What the exercise asks: The word "Sword" may appear in lines of the data; say how many such lines there are, with nothing beyond the number.

Supplied entries:

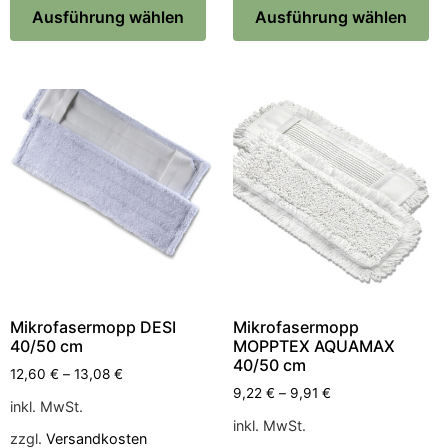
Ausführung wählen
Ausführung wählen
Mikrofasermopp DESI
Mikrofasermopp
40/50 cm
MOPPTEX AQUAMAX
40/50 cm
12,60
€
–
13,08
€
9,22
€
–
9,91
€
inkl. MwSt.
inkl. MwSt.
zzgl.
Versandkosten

==

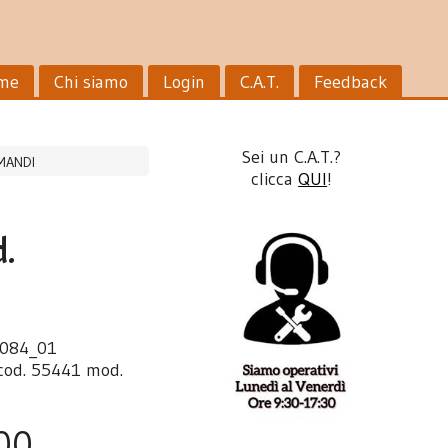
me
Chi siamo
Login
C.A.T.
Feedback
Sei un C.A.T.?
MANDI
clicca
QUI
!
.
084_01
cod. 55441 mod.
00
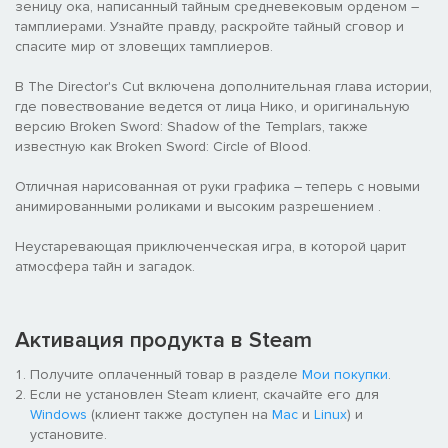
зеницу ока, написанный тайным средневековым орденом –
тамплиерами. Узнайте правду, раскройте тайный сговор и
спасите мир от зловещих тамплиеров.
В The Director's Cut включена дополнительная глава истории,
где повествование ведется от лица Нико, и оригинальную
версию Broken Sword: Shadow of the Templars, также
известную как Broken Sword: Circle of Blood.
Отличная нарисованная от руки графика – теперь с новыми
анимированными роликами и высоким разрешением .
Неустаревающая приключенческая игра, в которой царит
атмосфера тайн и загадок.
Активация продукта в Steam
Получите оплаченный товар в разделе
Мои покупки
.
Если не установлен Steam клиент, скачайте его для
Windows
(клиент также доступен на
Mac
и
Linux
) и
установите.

Exercise response: 2